Speech Emotion Recognition Using Deep Learning

Authors

Nagaraj, Dhavan

Issue Date

2024

Degree

MSc in Artificial Intelligence

Publisher

Dublin Business School

Rights

Abstract

This study delves into the realm of emotion recognition in speech, employing advanced deep learning techniques to analyse and categorize emotions from audio data. The primary dataset used is Crema, a comprehensive collection of vocal expressions representing various emotions. The research involves preprocessing the audio data and extracting meaningful features, particularly Mel-Frequency Cepstral Coefficients (MFCCs) alongside x-vectors, which are crucial in understanding the tonal aspects of the speech. The processed data is then fed into two different neural network models: a Recurrent Neural Network (RNN) with SimpleRNN layers and a Long Short-Term Memory (LSTM) network. These models are trained and validated on the dataset to classify emotions into categories such as neutral, happy, sad, angry, fear, and disgust.
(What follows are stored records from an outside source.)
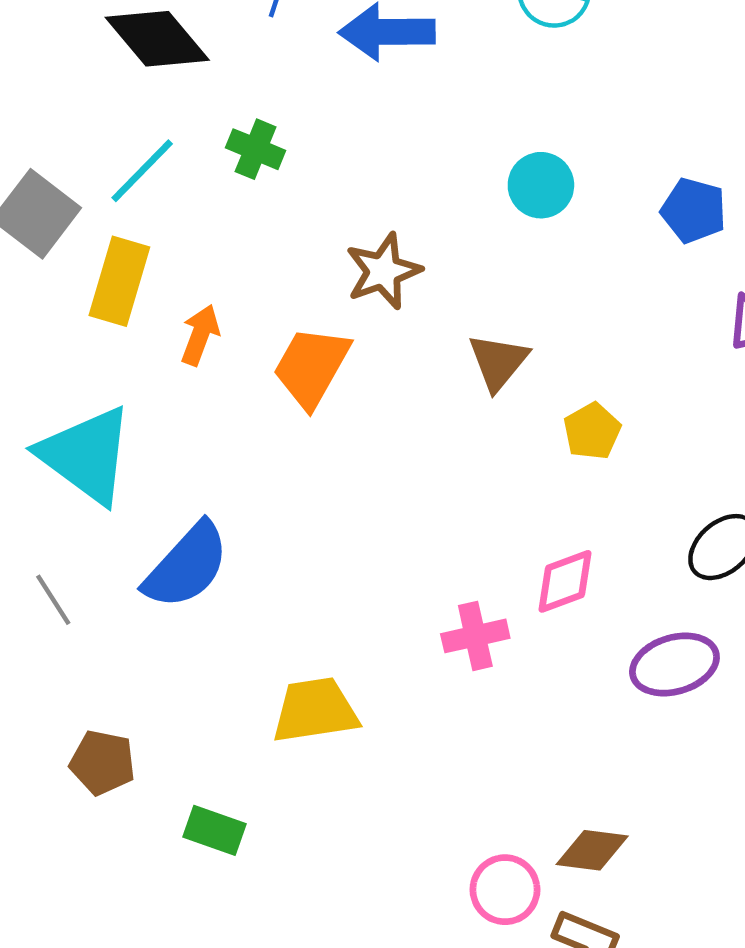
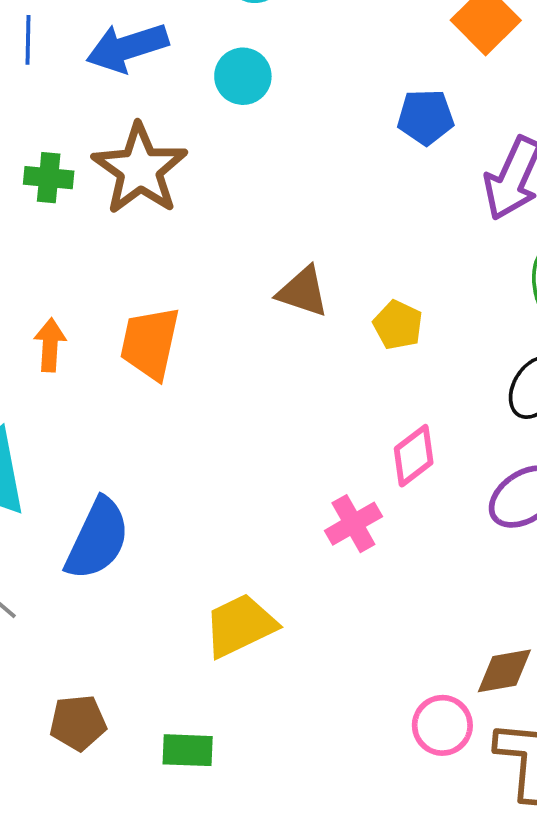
cyan circle: (541, 185) -> (243, 76), moved
brown star: (383, 271) -> (140, 169), moved, size x1.4
brown triangle: (498, 362) -> (303, 292), turned -34

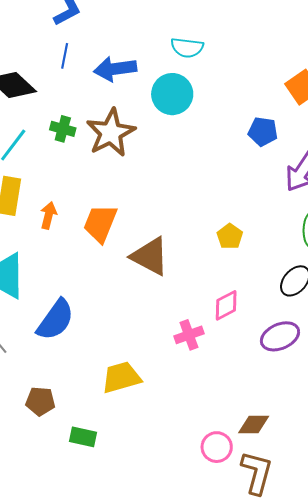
cyan circle: (243, 76) -> (172, 94), size x1.4
brown triangle: (303, 292) -> (150, 256), moved, size x1.4
brown pentagon: (78, 723) -> (40, 401), moved

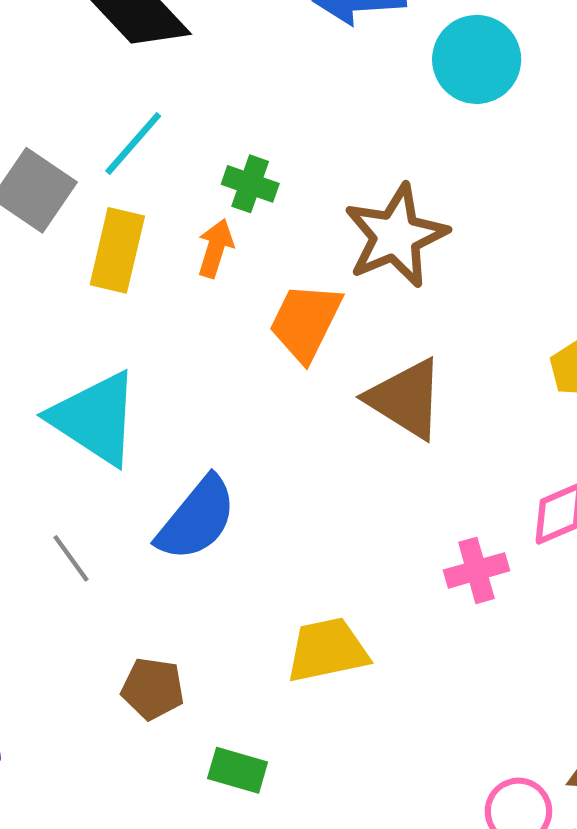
green cross: (63, 129) -> (250, 184), moved
brown star: (111, 133) -> (396, 236), moved
orange arrow: (48, 215) -> (215, 248), moved

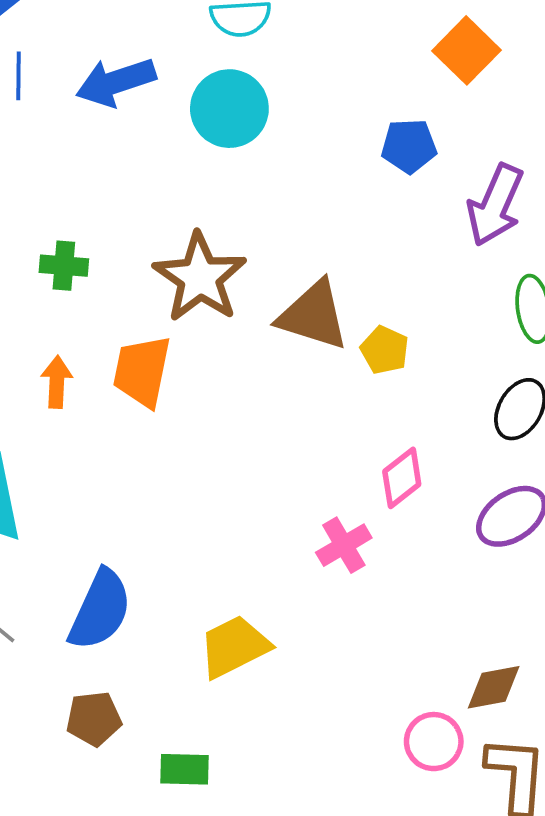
orange arrow: (215, 248) -> (57, 382), moved
brown triangle: (406, 399) -> (313, 315), moved
blue semicircle: (197, 519) -> (100, 610), moved

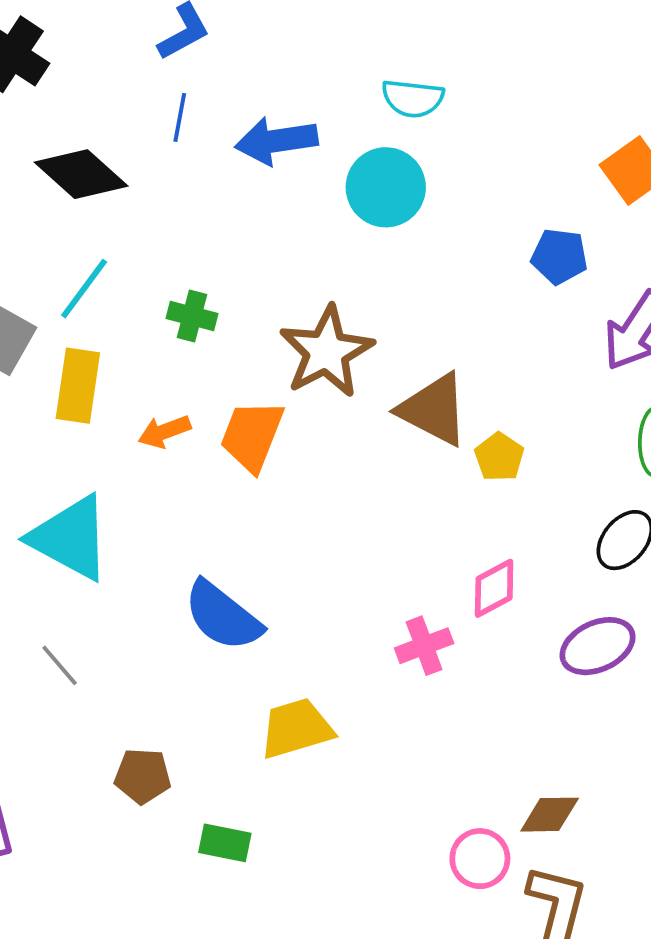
orange arrow: (57, 382) -> (164, 432), turned -123
blue semicircle: (100, 610) -> (223, 616), moved, turned 94

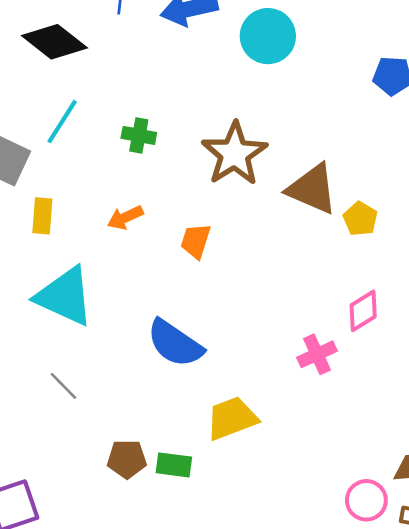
yellow rectangle: (78, 386) -> (42, 216), moved, size x0.7
orange trapezoid: (252, 436) -> (196, 241), moved, size x0.7
green rectangle: (225, 843) -> (174, 465), moved

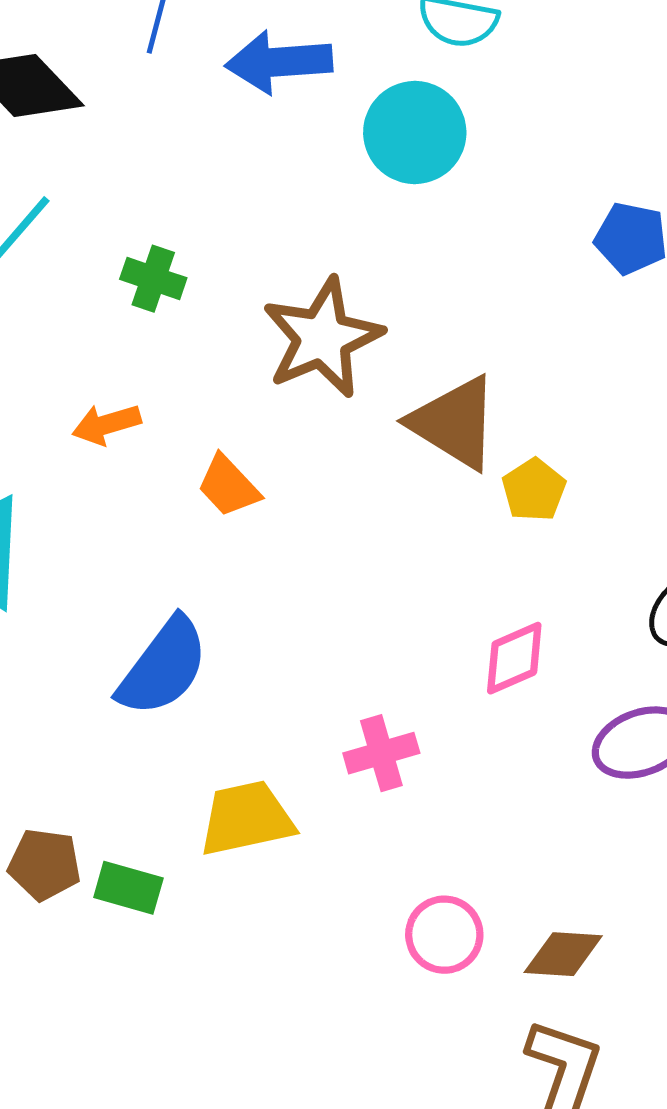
orange trapezoid: (196, 241) -> (228, 486), turned -69
blue semicircle: (175, 343) -> (163, 667), turned -96
pink cross: (317, 354) -> (381, 753), moved
pink circle: (366, 500) -> (444, 935), moved

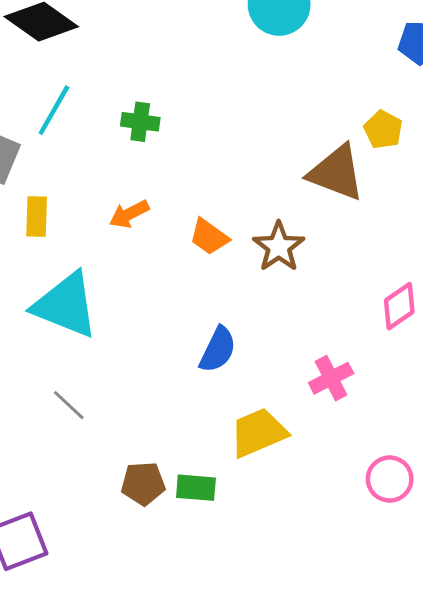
brown star: (322, 338) -> (279, 247), moved, size x0.7
yellow pentagon: (534, 490) -> (383, 130), moved
blue semicircle: (163, 667) -> (218, 350), moved, size x0.7

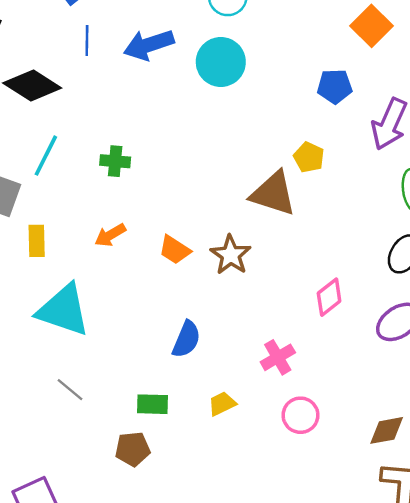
yellow trapezoid: (258, 433) -> (222, 404), size x0.6
pink circle: (390, 479) -> (300, 415), moved
green rectangle: (196, 488) -> (153, 404), moved

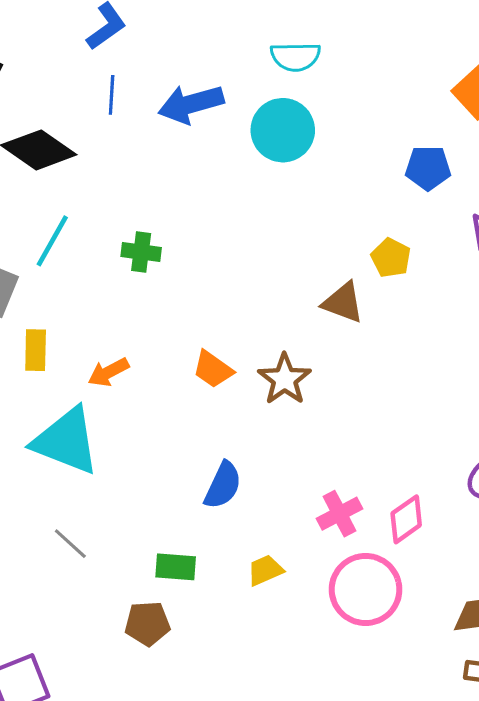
brown triangle: (273, 194) -> (343, 303), size x0.7
orange arrow: (110, 235) -> (109, 372), moved
pink diamond: (329, 297) -> (406, 519), moved
pink circle: (300, 415) -> (366, 589), size x1.5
The performance of these models is evaluated based on metrics like accuracy and F1 score. Results indicate a significant potential of deep learning in effectively recognizing and categorizing emotions in speech, though challenges in accuracy and model optimization persist. Keywords: Emotion Recognition, Speech Processing, Deep Learning, Neural Networks, MFCC, RNN, LSTM, Audio Data Analysis.